## WHAT YOU WILL DO
Check each line of the listing for the word "دوره" and report the ones that have it.
╭─ EXTRACTED DATA
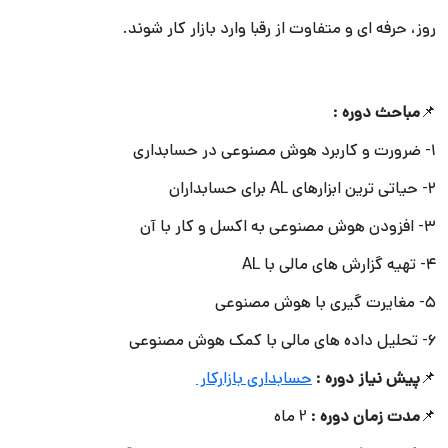
روز، حرفه اي و متفاوت از رقبا وارد بازار کار شوند.
📌
مباحث دوره :
۱- ضرورت و کاربرد هوش مصنوعی در حسابداری
۲- حیاتی ترین ابزارهای AL برای حسابداران
۳- افزودن هوش مصنوعی به اکسل و کار با آن
۴- تهیه گزارش های مالی با AL
۵- مغایرت گیری با هوش مصنوعی
۶- تحلیل داده های مالی با کمک هوش مصنوعی
📌
پیش نیاز دوره :
حسابداری بازارکار
📌
مدت زمان دوره :
2 ماه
╰─
## REPLY
مباحث دوره :
پیش نیاز دوره :
مدت زمان دوره :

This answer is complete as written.